Он горячечно размышлял. Господи, нужно найти какой-то повод, в противном случае, его намерения будут слишком очевидными.

– Может в пятницу? – предложил он. – У меня будет для тебя обвинительный акт, – последнее предложение было настолько глупым, что если бы у стыда была температура, Шацкий наверняка бы сгорел. Ну, и какие еще есть у тебя хорошие идеи, Теодор? – спросил он сам себя. Может, свидание в морге?

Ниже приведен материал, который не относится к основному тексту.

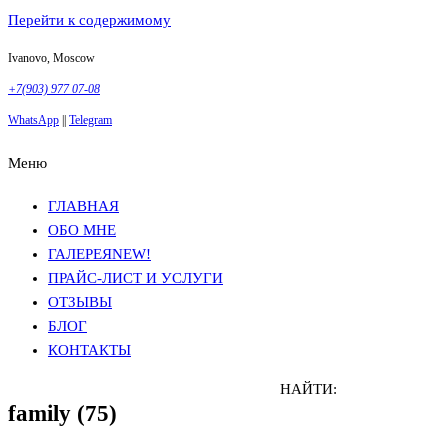
Перейти к содержимому
Ivanovo, Moscow
+7(903) 977 07-08
WhatsApp
||
Telegram
Меню
Фотосъемка в Москве
Анна Грачева
Фотосъемка в Москве
Анна Грачева
ГЛАВНАЯ
ОБО МНЕ
ГАЛЕРЕЯ
NEW!
ПРАЙС-ЛИСТ И УСЛУГИ
ОТЗЫВЫ
БЛОГ
КОНТАКТЫ
НАЙТИ:
family (75)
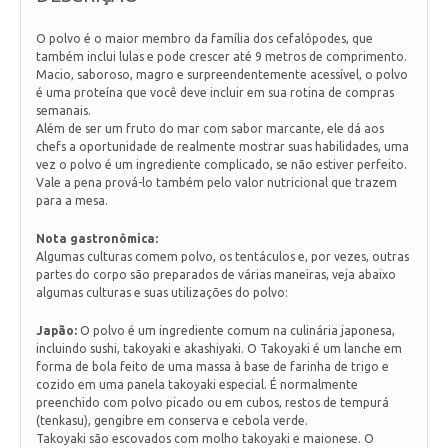
O polvo é o maior membro da família dos cefalópodes, que
também inclui lulas e pode crescer até 9 metros de comprimento.
Macio, saboroso, magro e surpreendentemente acessível, o polvo
é uma proteína que você deve incluir em sua rotina de compras
semanais.
Além de ser um fruto do mar com sabor marcante, ele dá aos
chefs a oportunidade de realmente mostrar suas habilidades, uma
vez o polvo é um ingrediente complicado, se não estiver perfeito.
Vale a pena prová-lo também pelo valor nutricional que trazem
para a mesa.
Nota gastronômica:
Algumas culturas comem polvo, os tentáculos e, por vezes, outras
partes do corpo são preparados de várias maneiras, veja abaixo
algumas culturas e suas utilizações do polvo:
Japão:
O polvo é um ingrediente comum na culinária japonesa,
incluindo sushi, takoyaki e akashiyaki. O Takoyaki é um lanche em
forma de bola feito de uma massa à base de farinha de trigo e
cozido em uma panela takoyaki especial. É normalmente
preenchido com polvo picado ou em cubos, restos de tempurá
(tenkasu), gengibre em conserva e cebola verde.
Takoyaki são escovados com molho takoyaki e maionese. O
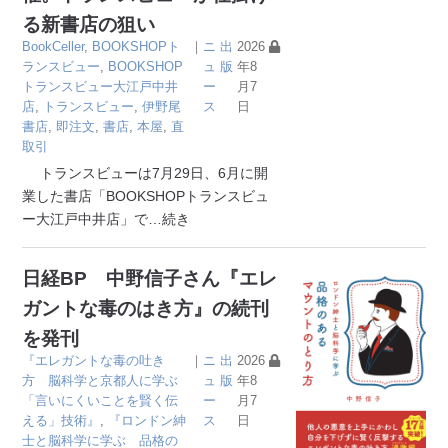
る新書店の狙い
BookCeller
,
BOOKSHOPト
｜
ニ
出
2026
ランスビュー
,
BOOKSHOP
ュ
版
年8
トランスビュー大江戸中井
ー
月7
店
,
トランスビュー
,
伊野尾
ス
日
書店
,
即注文
,
書店
,
本屋
,
直
取引
トランスビューは7月29日、6月に開
業した書店「BOOKSHOPトランスビュ
ー大江戸中井店」で
…続き
日経BP 中野信子さん『エレ
ガントな毒のはき方』の続刊
を発刊
『エレガントな毒の吐き
｜
ニ
出
2026
方 脳科学と京都人に学ぶ
ュ
版
年8
「言いにくいことを賢く伝
ー
月7
える」技術』
,
『ロンドン紳
ス
日
士と脳科学に学ぶ 品格の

– Ах, конечно же, обвинительный акт, – теперь у него уже не могло быть сомнений в том, что она об этом думает. – В шесть вечера, в «Шпильке»? Это неподалеку от твоей конторы. – Слово «контора» она произнесла таким образом, словно ее собеседник был чиновником самого малого ранга провинциальной почты.

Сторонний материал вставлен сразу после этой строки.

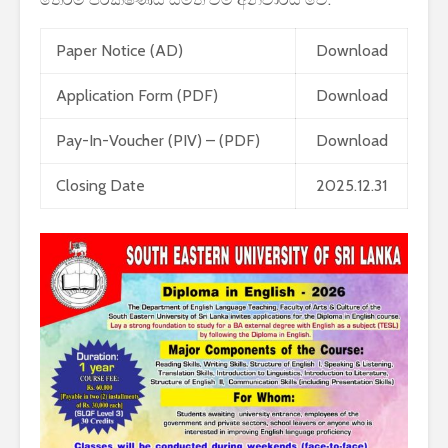
Paper Notice (AD)
Download
Application Form (PDF)
Download
Pay-In-Voucher (PIV) – (PDF)
Download
Closing Date
2025.12.31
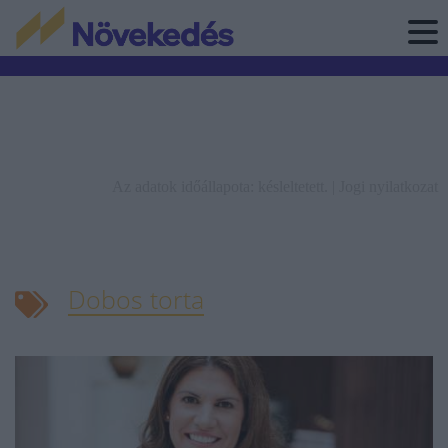
Az adatok időállapota: késleltetett. |
Jogi nyilatkozat
Dobos torta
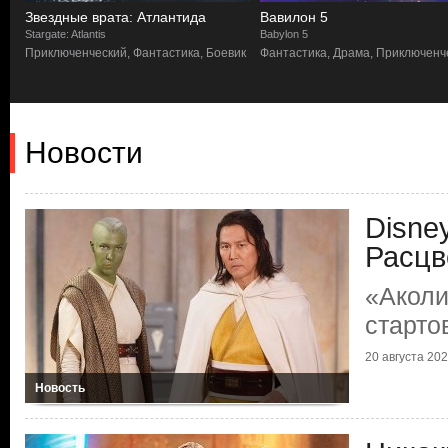
Звездные врата: Атлантида
Вавилон 5
Stargate: Atlantis
Babylon 5
Приключенческий, Фантастика, Боевик
Фантастика, Драма, Приключенч
Новости
Disne
Расцв
«Аколи
старто
20 августа 2024
Новость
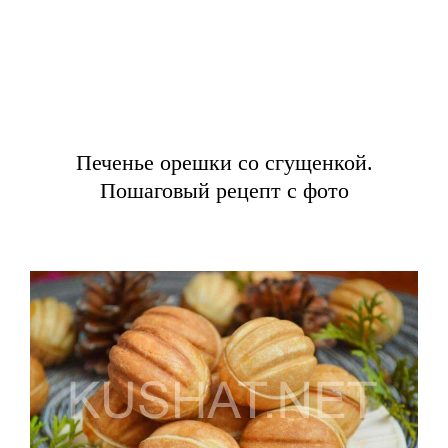
Печенье орешки со сгущенкой.
Пошаговый рецепт с фото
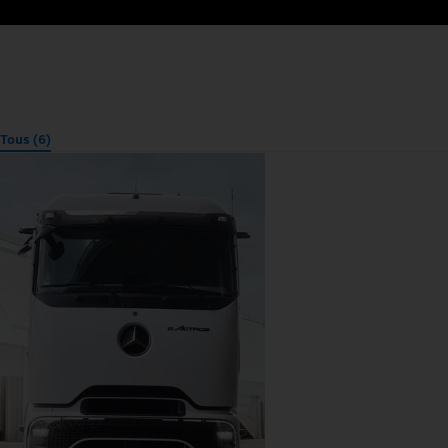
Tous (6)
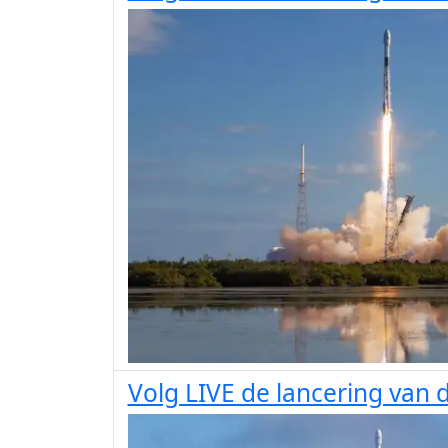
Volg LIVE de lancering van d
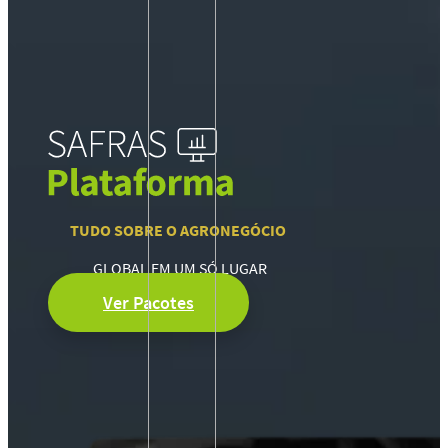
TUDO SOBRE O AGRONEGÓCIO
GLOBAL EM UM SÓ LUGAR
Ver Pacotes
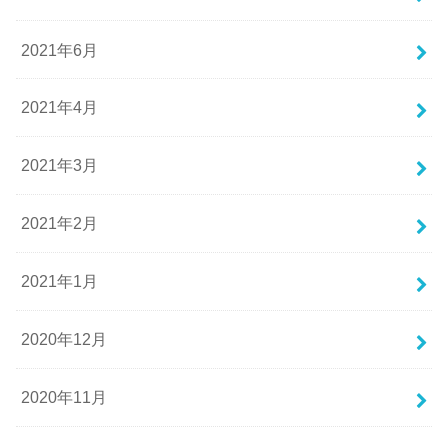
2021年6月
2021年4月
2021年3月
2021年2月
2021年1月
2020年12月
2020年11月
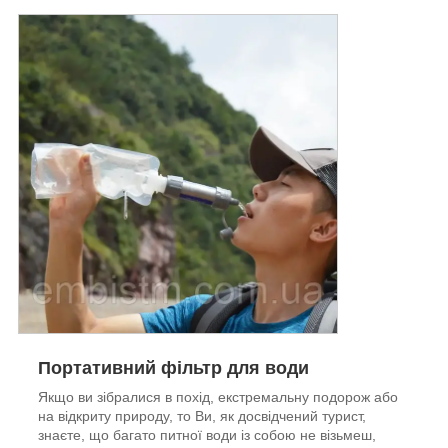
Портативний фільтр для води
Якщо ви зібралися в похід, екстремальну подорож або
на відкриту природу, то Ви, як досвідчений турист,
знаєте, що багато питної води із собою не візьмеш,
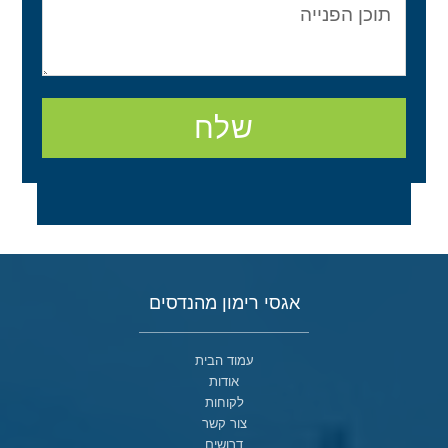
שלח
אגסי רימון מהנדסים
עמוד הבית
אודות
לקוחות
צור קשר
דרושים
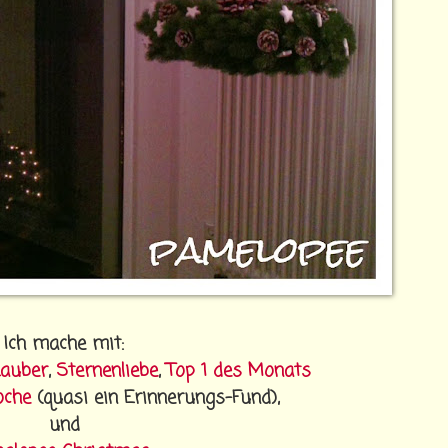
Ich mache mit:
auber
,
Sternenliebe
,
Top 1 des Monats
oche
(quasi ein Erinnerungs-Fund),
und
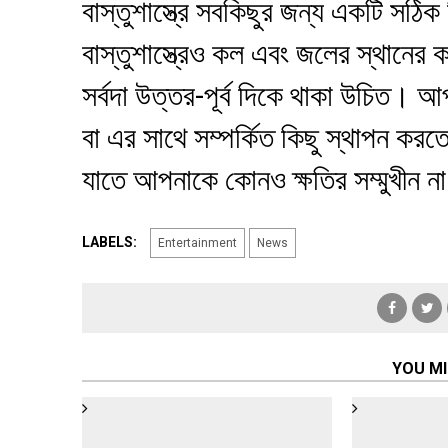
বাস্তুশাস্ত্রে সবকিছুর জন্য একটি সঠিক
বাস্তুশাস্ত্রেও কল এবং জলের স্থানে
সর্বদা উত্তর-পূর্ব দিকে থাকা উচিত। 
বা এর সাথে সম্পর্কিত কিছু স্থাপন কর
যাতে আপনাকে কোনও ক্ষতির সম্মুখীন ন
LABELS:
Entertainment
News
YOU MI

– Замечательная идея, – сказал он, одновременно думая о том, что следовало бы позвонить в банк и проверить состояние счета. Читает ли Вероника сообщения? Сам он не помнил.

– Тогда до свидания в пятницу, – мимолетно заметила она.

– Па, – ответил он, сразу же считая, будто бы из всех глупостей данной беседы именно это конечное «па» заслуживет золотой медали.

Шацкий положил трубку на аппарат и снял пиджак: он трясся и вспотел словно швед на каникулах в Тунисе. Одним махом выдул два стакана минеральной воды и подумал, что, слава Богу, еще раньше накатал этот чертов план следствия, потому что теперь никак не смог усидеть на месте. Он уже поднялся с намерением отправиться в продовольственный магазин возле книжного на Аллеях за колой, когда зазвонил телефон. Теодор замер при мысли, что это может быть моника, и трубку снял только после третьего звонка.

Кузнецов.

Полицейский рассказал ему о результатах допросов в «Полграфексе», фирме Теляка. А точнее – об отсутствии результатов. Приятный человек, спокойный, бесконфликтный, неплохо управляющий фирмой. Никто не жаловался, никто не говорил о нем плохо. Правда, у одного из руководящих работников выскользнуло, что вот теперь, возможно, удастся повернуть фирму на новые рельсы, но это было лишь типичной болтовней карьериста.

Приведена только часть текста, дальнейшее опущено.